GPT, Use your Tools!

GPT, Use your Tools!

“The right tool makes the job easy, son.” -My dad, Shlomo Avni

I had been joining my dad for the odd job around the house (not as much as I’d like anymore), and this phrase comes up again and again.

“Use your tools!” -Emily Bache

These both stuck with me since I heard them.

I’ve been fortunate to work with Emily and to hear her tell this to us developers many a time. And she’s right. Using tools and becoming proficient at it offloads effort, freeing up resources for better things.
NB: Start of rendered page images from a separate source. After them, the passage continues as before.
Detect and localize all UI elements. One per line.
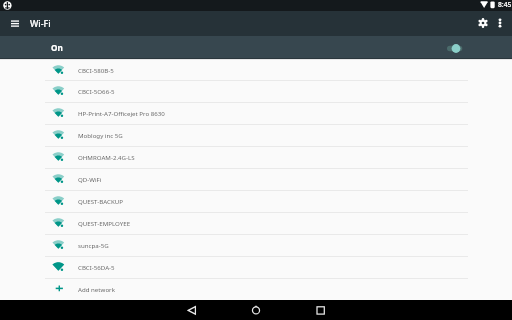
- button[interactable]: Add network: [0, 278, 512, 300]
- staticText: OHMROAM-2.4G-LS: [78, 153, 135, 161]
- button[interactable]: CBCI-580B-5: [0, 59, 512, 81]
- button[interactable]: Settings: [474, 14, 492, 32]
- staticText: QUEST-BACKUP: [78, 197, 123, 205]
- staticText: suncpa-5G: [78, 241, 109, 249]
- staticText: Moblogy inc 5G: [78, 131, 123, 139]
- button[interactable]: CBCI-5O66-5: [0, 80, 512, 102]
- staticText: 8:45: [498, 0, 512, 9]
- button[interactable]: CBCI-56DA-5: [0, 256, 512, 278]
- button[interactable]: QD-WiFi: [0, 168, 512, 190]
- button[interactable]: Home: [241, 300, 271, 320]
- staticText: CBCI-580B-5: [78, 66, 114, 74]
- staticText: CBCI-5O66-5: [78, 87, 115, 95]
- button[interactable]: Back: [176, 300, 206, 320]
- staticText: QUEST-EMPLOYEE: [78, 219, 131, 227]
- button[interactable]: Wi-Fi on/off: [444, 40, 468, 56]
- button[interactable]: More options: [493, 16, 507, 30]
- staticText: QD-WiFi: [78, 175, 102, 183]
- button[interactable]: QUEST-BACKUP: [0, 190, 512, 212]
- staticText: Add network: [78, 285, 115, 293]
- button[interactable]: Open navigation drawer: [4, 12, 26, 34]
- staticText: HP-Print-A7-Officejet Pro 8630: [78, 109, 165, 117]
- button[interactable]: Recent apps: [306, 300, 336, 320]
- staticText: Wi-Fi: [30, 17, 51, 29]
- button[interactable]: On: [0, 36, 512, 59]
- button[interactable]: suncpa-5G: [0, 234, 512, 256]
- staticText: CBCI-56DA-5: [78, 263, 115, 271]
- button[interactable]: OHMROAM-2.4G-LS: [0, 146, 512, 168]
- button[interactable]: Moblogy inc 5G: [0, 124, 512, 146]
- button[interactable]: HP-Print-A7-Officejet Pro 8630: [0, 102, 512, 124]
- button[interactable]: QUEST-EMPLOYEE: [0, 212, 512, 234]
- staticText: On: [51, 42, 63, 53]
And yes, many tools have been tuned for a narrow use case, and are just ‘perfect’ for the job.

Knowhow Loss

Some tools might worry you.

“If I rely on this tool, I will lose the knowhow and skill required to get the job done without it.”

A valid concern. We become dependent on our tools.

An examle that comes to mind is navigation.

Learning is Required

Using a tool is a skill in and of itself, we have to learn it.

GPT

Large Language Models (LLMs) are much like brains.

  • Context / focus
  • Short term memory
  • Knowledge with far from perfect retrieval capabilities
  • They’re slow, when compared to other software
  • Can learn

LLM’s primary tool, you might say, is word generation. It is the main mechanism by which they interact with the world.

Word generation on its own, goes a long way, but we get to experience its limits very often.

Example: ‘1283645 * 1763520931313 = ?’

A simple math problem. However, simply generating words is obviously not the way to go here. LLMs are not endowed with built-in calculators, they’re just neural nets.

See one experiment with ChatGPT here.

Good tools are reliable, predictable controllable tend to be specialized GPT is much like a brain it’s very shares same characteristics with the human brain it can learn unpredictable, stochastic generative makes things up perceptive I found (and many others) that some practices are useful for better cognitive performance.

How to Provide Tools to GPT?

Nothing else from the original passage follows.